New York Jets rookie cornerback Bryce Hall displayed tantalizing ability in his first start against the receiver-loaded Los Angeles Chargers.
If you envisioned Deion Sanders-type athleticism, quickly label yourself an idiot and skip town. Only a select group of humans can move the way Prime Time could. If you believe only athleticism matters when playing cornerback in the NFL, you can forget about skipping town. Instead, buy a plane ticket and bolt for a country that loves its soccer.
Playing the most discriminated-against position in the NFL requires athleticism, speed, but most importantly, situational awareness and smarts. It’s something New York Jets rookie Bryce Hall knows a thing or two about.
Joe Douglas‘s fifth-round draft pick made his starting debut against the Los Angeles Chargers this past Sunday. Racking up seven total tackles, including one for a loss, the kid was seemingly everywhere and displayed tantalizing ability against a loaded receiving group.
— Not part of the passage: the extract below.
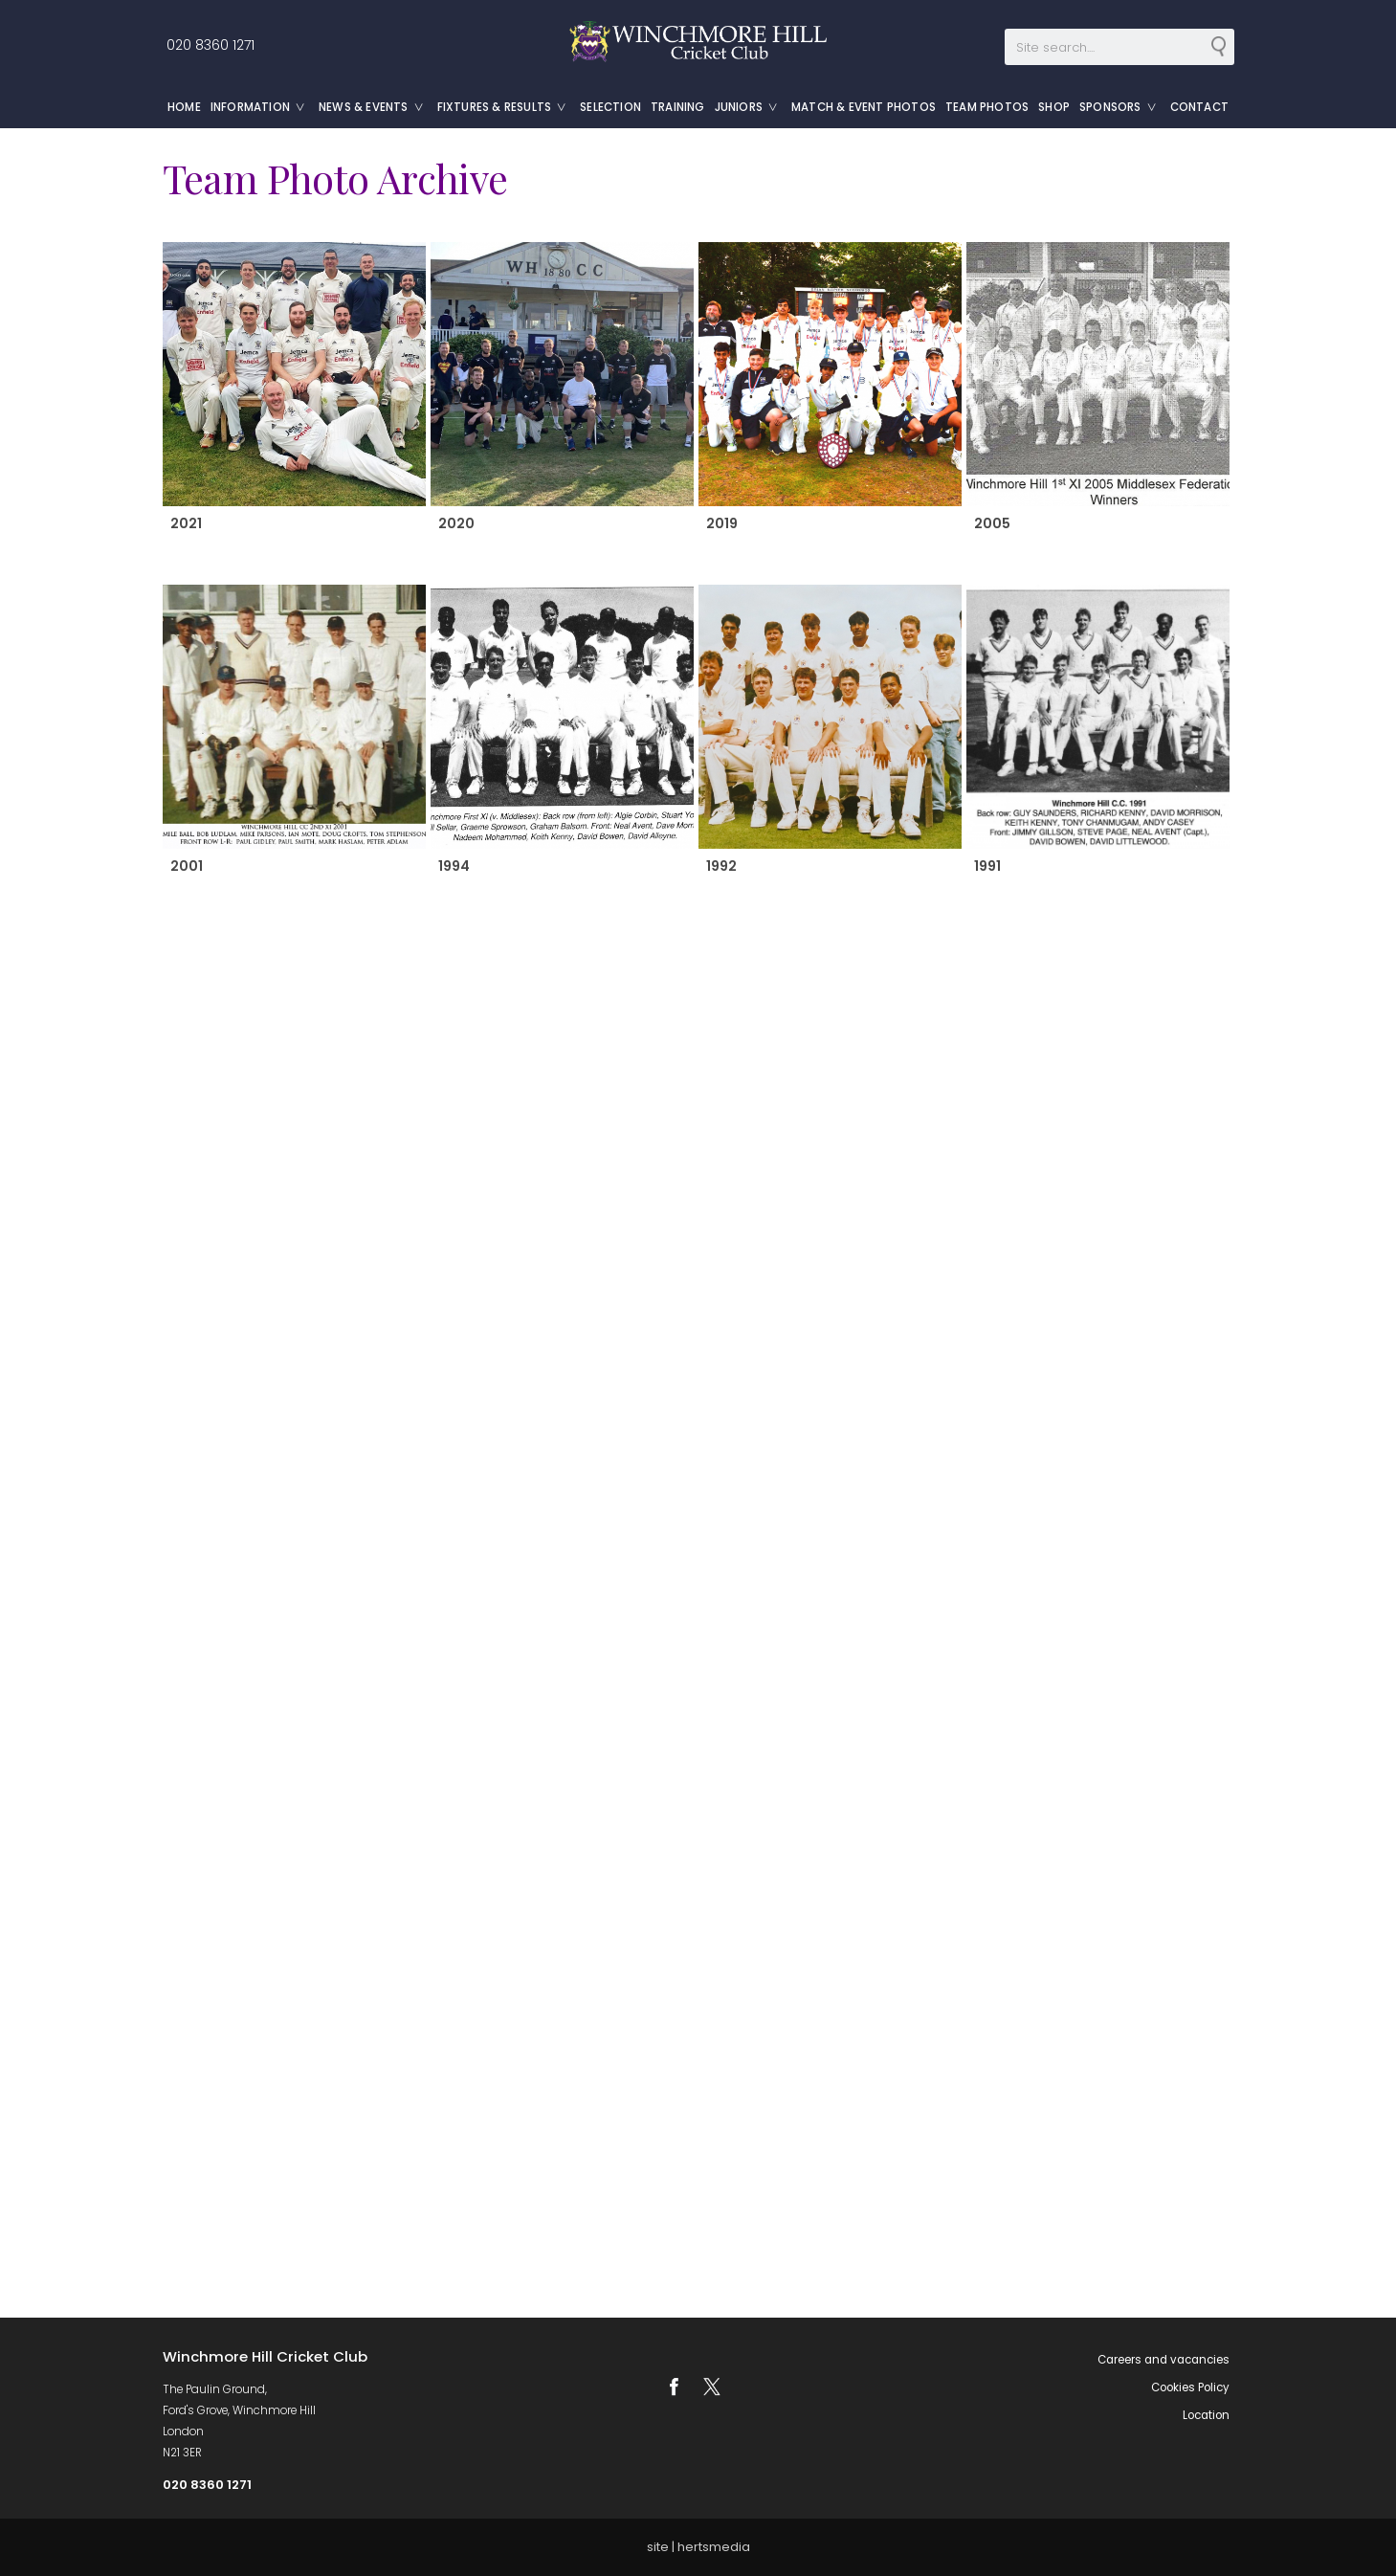  What do you see at coordinates (698, 2547) in the screenshot?
I see `site | hertsmedia` at bounding box center [698, 2547]. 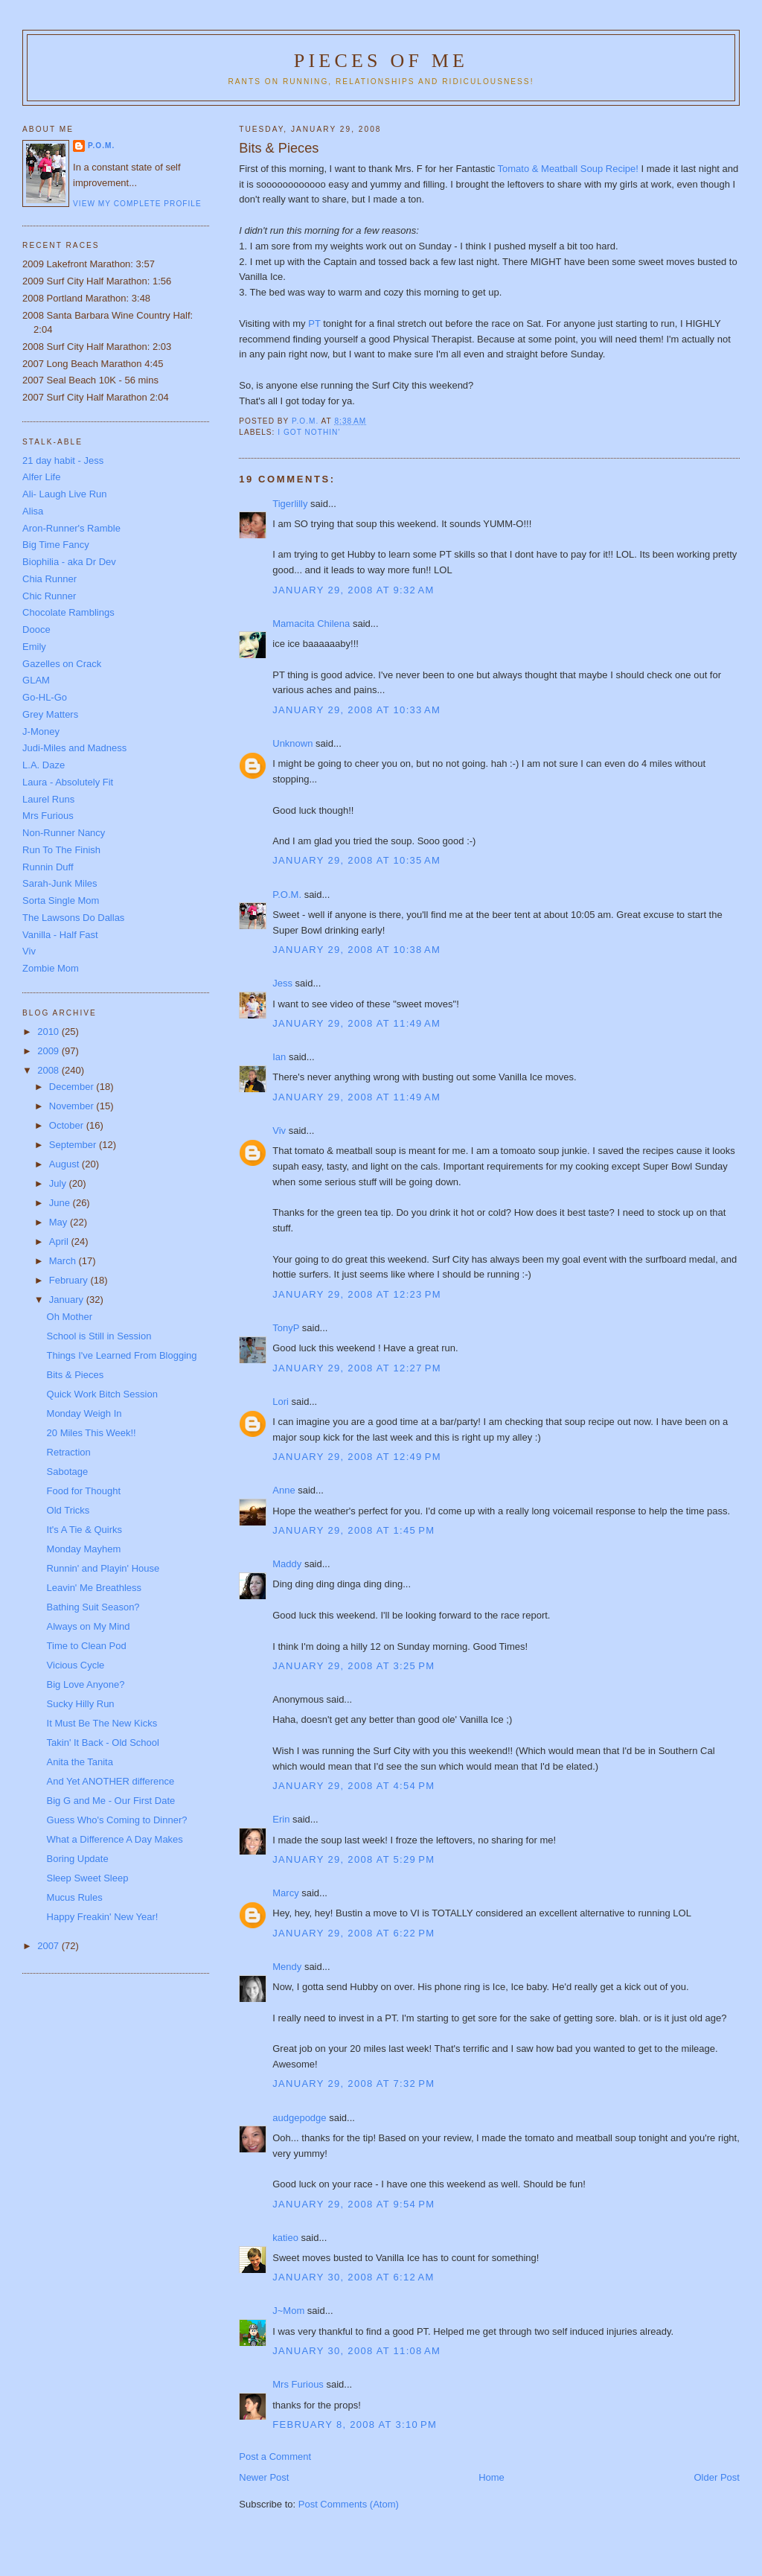 This screenshot has height=2576, width=762. Describe the element at coordinates (65, 1164) in the screenshot. I see `August` at that location.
Hall’s situational awareness is by far his greatest attribute. Never thinking about himself alone, the Virginia product is always working as one of 11—a key defensive ability Hall demonstrated in his first-ever NFL start.
The very first series featured Hall coming up hard on a bubble screen:
Take note of the defensive call. The Chargers had a ton of green space on this play courtesy of what looked to be a Tampa 2 call with slot corner Arthur Maulet moving into the deep-hole zone (in between the two deep-half safeties). This means Maulet’s direction clashed with the natural flow of the play, creating more space.
His recognition of the play is also noteworthy. Beating everybody to the punch is the direct result of how he uses his eyes. Hall uses his eyes extremely well, including off the ball when monitoring the receiver’s midsection (hip) in order to not take the release bait, and loves to get his head around quickly when playing a hard curl-flat zone.
He was able to make the tackle in this situation due to situational awareness. Knowing he has over-the-top help in the form of Marcus Maye (deep-half), he can and should play things aggressively in his flat-curl. Other times, however, he knows he shouldn’t.
Later in the game, the Chargers roll with a wide receiver screen out of a bunch, but this time they put a bigger blocker out there specifically designed to take on the previously-aggressive Hall.